Cancer Center at Illinois Program Leader Zeynep Madak-Erdogan and Research Assistant Ayca Nazli Mogol
Illinois researchers have identified a metabolic pathway inhibitor with reduced toxicity and improved efficacy of therapeutic regimens and outcomes for metastatic breast cancer patients.
Approximately 70% of breast cancers express estrogen receptor-α (ERα), providing a potential target for endocrine therapy. However, 30 to 40 percent of patients with ER+ breast cancer experience recurrence and metastasis at a 24% relative survival rate within five years. Metastasis occurs when tumor cells proliferate beyond the bounds of the origin site, finding their way to secondary sites.
Researchers in Cancer Center at Illinois Program Leader Zeynep Madak Erdogan’s lab identified nicotinamide phosphoribosyltransferase (NAMPT) – an essential enzyme in nicotinamide adenine dinucleotide (NAD+) metabolism – to be increased in metastatic breast cancer (MBC) cells treated with fulvestrant (Fulv).
“One of the issues with therapeutic inhibitors is that you inhibit something, and then tumor cells stubbornly find another way to compensate for that. But in the case of our team’s experimental model, we’ve identified a target pathway that is essential to the metastatic breast cancer cells. No other compensatory pathways were activated. It’s a welcome surprise and a great strength of this study,” said Zeynep.
The team’s research exhibits a desirable synergy of the NAMPT inhibitor KPT-9274 with Fulv, reducing metastatic tumor burden. The researchers performed RNA-sequencing analysis, revealing that the NAMPT inhibitor and Fulv combo reversed the expression of gene sets associated with more aggressive tumor phenotypes. Furthermore, the researchers’ metabolomics analysis showed that NAMPT inhibition reduced the abundance of metabolites related to several critical tumor metabolic pathways.

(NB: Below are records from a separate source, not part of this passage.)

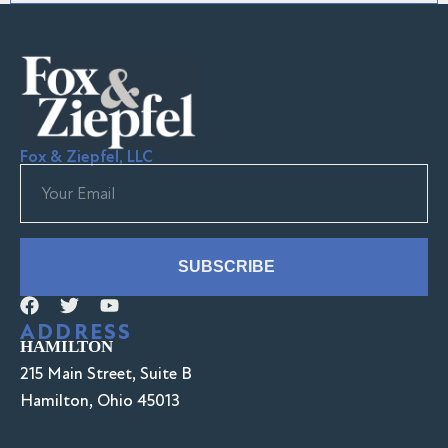
Fox & Ziepfel, LLC
SUBSCRIBE
ADDRESS
HAMILTON
215 Main Street, Suite B
Hamilton, Ohio 45013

“The biggest problem with current NAMPT inhibitors in the market is toxicity. Our inhibitor shows a low toxicity profile with our lab’s animal model. I am very hopeful that our inhibitor will be quite promising in future clinical trials,” said first author Ayca Nazli Mogol.
The team’s novel strategy of targeting metabolic adaptations in endocrine-resistant MBC is an alternative approach to improve the therapeutic response of metastatic ER+ tumors. The findings uncovered meaningful dialogue between ERα and NAMPT in MBC and the utility of NAMPT inhibition and antiestrogen combination therapy in reducing tumor burden and metastasis. These results provide a promising path toward the potential of an innovative approach to MBC treatment.
“Our research suggests that we have a good alternative therapy for patients with metastatic breast cancer. By inhibiting this particular metabolic pathway, we might be able to prevent the development of resistance to metastatic breast cancer treatments,” said Madak-Erdogan.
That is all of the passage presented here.